Einde inhoudsopgave
Richtlijn 2012/18/EU betreffende de beheersing van de gevaren van zware ongevallen waarbij gevaarlijke stoffen zijn betrokken, houdende wijziging en vervolgens intrekking van Richtlijn 96/82/EG van de Raad
Artikel 8 Preventiebeleid voor zware ongevallen
Geldend
Geldend vanaf 13-08-2012
- Bronpublicatie:
04-07-2012, PbEU 2012, L 197 (uitgifte: 24-07-2012, regelingnummer: 2012/18/EU)
- Inwerkingtreding
13-08-2012
- Bronpublicatie inwerkingtreding:
04-07-2012, PbEU 2012, L 197 (uitgifte: 24-07-2012, regelingnummer: 2012/18/EU)
- Vakgebied(en)
Milieurecht / Milieugevaarlijke stoffen
Gezondheidsrecht / Bijzondere onderwerpen
Omgevingsrecht / Milieu
Milieurecht / Inrichtingen en activiteiten - algemene regels
Openbare orde en veiligheid / Algemeen
1.
De lidstaten zorgen ervoor dat de exploitant een schriftelijk document opstelt waarin het preventiebeleid van zware ongevallen wordt omschreven (‘preventiebeleid voor zware ongevallen’) en zorgt voor de correcte uitvoering van dat beleid.
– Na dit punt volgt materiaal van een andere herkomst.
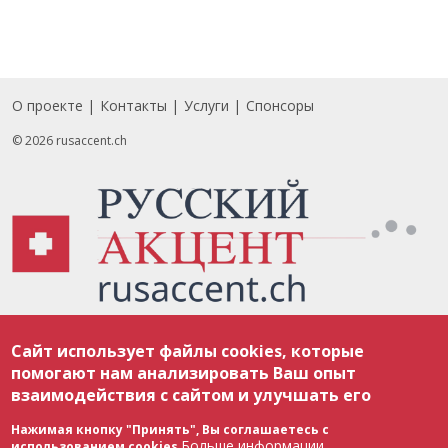
О проекте
Контакты
Услуги
Спонсоры
Footer
© 2026 rusaccent.ch
Все материалы, размещенные на веб-сайте rusaccent.ch, охраняются в
Сайт использует файлы cookies, которые
соответствии с законодательством Швейцарии об авторском праве и
международными соглашениями. Полное или частичное использование
помогают нам анализировать Ваш опыт
материалов возможно только с разрешения редакции. В случае полного
взаимодействия с сайтом и улучшать его
или частичного воспроизведения материалов сайта rusaccent.ch,
ОБЯЗАТЕЛЬНА АКТИВНАЯ ГИПЕРССЫЛКА на конкретный заимствованный
текст. Фотоизображения, размещенные редакцией rusaccent.ch, являются
Нажимая кнопку "Принять", Вы соглашаетесь с
ее исключительной собственностью. Полное или частичное
Больше информации
использованием cookies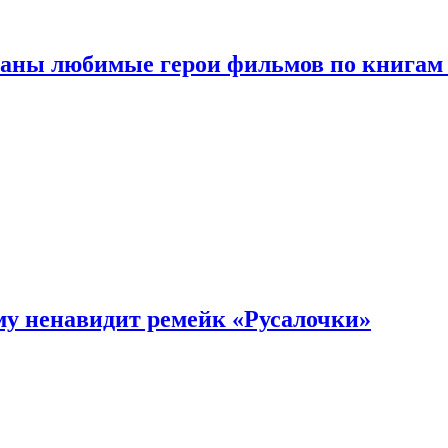
ваны любимые герои фильмов по книгам
му ненавидит ремейк «Русалочки»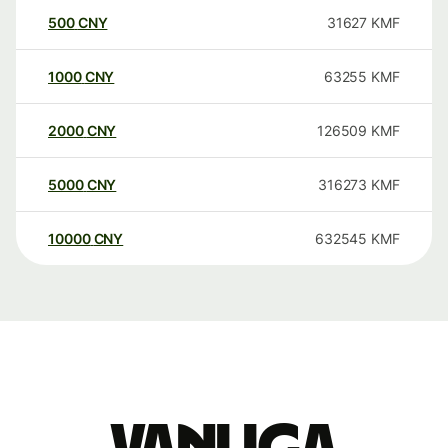
500
CNY
31627
KMF
1000
CNY
63255
KMF
2000
CNY
126509
KMF
5000
CNY
316273
KMF
10000
CNY
632545
KMF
Het preventiebeleid voor zware ongevallen staat borg voor een hoog beschermingsniveau van de menselijke gezondheid en het milieu. Het beleid dient evenredig te zijn aan de gevaren van zware ongevallen. Het bevat de algemene doelen van en beginselen voor het handelen van de exploitant, alsook de rol en de verantwoordelijkheid van het management, en de verbintenis de beheersing van gevaren van zware ongevallen continu te verbeteren en hoge beschermingsniveaus te waarborgen.
2.
Het preventiebeleid voor zware ongevallen wordt binnen de volgende termijn opgesteld en, wanneer zulks op grond van het nationale recht vereist is, aan de bevoegde autoriteit gezonden:
- a)
voor nieuwe inrichtingen, binnen een redelijke termijn alvorens met de bouw ervan wordt begonnen of binnen een redelijke termijn vóór de inbedrijfstelling ervan, of vóór de wijzigingen die leiden tot een aanpassing van de lijst van gevaarlijke stoffen;
- b)
in alle andere gevallen, één jaar, gerekend vanaf de datum waarop deze richtlijn van toepassing wordt op de betrokken inrichting.
3.
De leden 1 en 2 zijn niet van toepassing indien de exploitant reeds een preventiebeleidplan voor zware ongevallen heeft opgesteld en, waar zulks op grond van het nationale recht vereist is, bij de bevoegde autoriteit heeft ingediend voor 1 juni 2015, en de daarin vervatte informatie beantwoordt aan lid 1 en ongewijzigd is gebleven.
4.
Onverminderd artikel 11, dient de exploitant het preventiebeleid voor zware ongevallen periodiek, ten minste om de vijf jaar, opnieuw te bezien en indien nodig bij te werken. Wanneer zulks op grond van het nationale recht vereist is, wordt het bijgewerkte preventiebeleid voor zware ongevallen onverwijld bij de bevoegde autoriteit ingediend.
5.
Het preventiebeleid voor zware ongevallen moet worden uitgevoerd met passende middelen, structuren en een veiligheidsbeheerssysteem, in overeenstemming met bijlage III, die evenredig zijn met de gevaren van zware ongevallen en met de complexiteit van de organisatie of de activiteiten van de inrichting. Voor lagedrempelinrichtingen kan deze verplichting met andere passende middelen, structuren en beheerssystemen, die evenredig zijn met de gevaren van zware ongevallen, ten uitvoer worden gelegd, rekening houdend met de in bijlage III opgenomen beginselen.